A decision on whether Trinidad and Tobago’s 2021 Carnival will be cancelled due to the COVID-19 pandemic should be made in the next 90 days, National Carnival Commission chairman Winston Gypsy Peters says.
“We have at least 90 days. I think we can still watch it before we can make a call one way or the other. But the Minister said that we are looking at it and it is fluid,” Peters told Guardian Media on Tuesday.
Peters said the country was lucky the festival is not carded until February 2021.
“We are lucky so far that we have three months ahead of us – by then we would have to say whether it is take off, or grounded,” Peters said.

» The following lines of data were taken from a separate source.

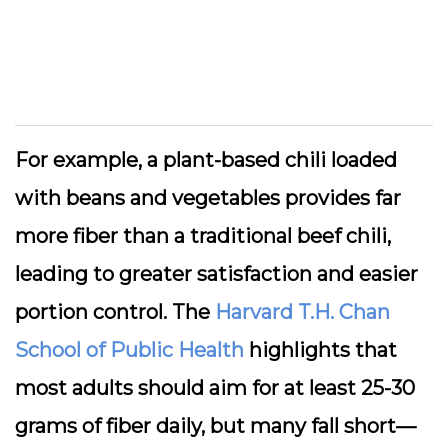
For example, a plant-based chili loaded
with beans and vegetables provides far
more fiber than a traditional beef chili,
leading to greater satisfaction and easier
portion control. The
Harvard T.H. Chan
School of Public Health
highlights that
most adults should aim for at least 25-30
grams of fiber daily, but many fall short—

He pointed out that T&T Carnival is a world event and an intelligent decision must be made on whether the festival is held or not given the health and safety issues with the spread of the virus.
“We have to look at the world, between now and next 90 days they could find a cure, they could eradicate it – a lot of things could happen during the course of that time,” he said.
He said that the go-ahead for Carnival proceedings would not necessarily be dependent on a vaccine but on how rapidly the cases of the virus subside, how well nationals cope with it and how well the world is coping with it.
Additionally, Peters said the world’s outlook would also be considered. When asked if the big Carnival bands would be able to survive on exporting their product to other Carnivals, Peters explained that too would not be possible.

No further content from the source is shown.